Given data:
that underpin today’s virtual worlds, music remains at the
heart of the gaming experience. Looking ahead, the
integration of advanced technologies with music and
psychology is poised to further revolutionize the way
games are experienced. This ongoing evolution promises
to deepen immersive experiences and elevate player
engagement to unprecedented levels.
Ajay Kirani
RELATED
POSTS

...

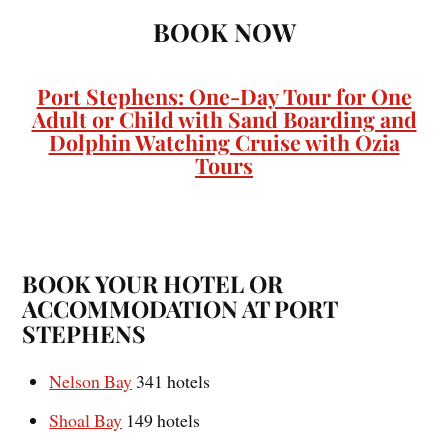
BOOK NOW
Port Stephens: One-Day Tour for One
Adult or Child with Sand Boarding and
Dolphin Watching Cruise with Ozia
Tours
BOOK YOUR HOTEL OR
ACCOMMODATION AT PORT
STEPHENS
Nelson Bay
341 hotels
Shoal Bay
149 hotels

Exercise instructions:
Look for the string "with" in the records, and copy every line where it is found.

Solved exercise:
integration of advanced technologies with music and
Adult or Child with Sand Boarding and
Dolphin Watching Cruise with Ozia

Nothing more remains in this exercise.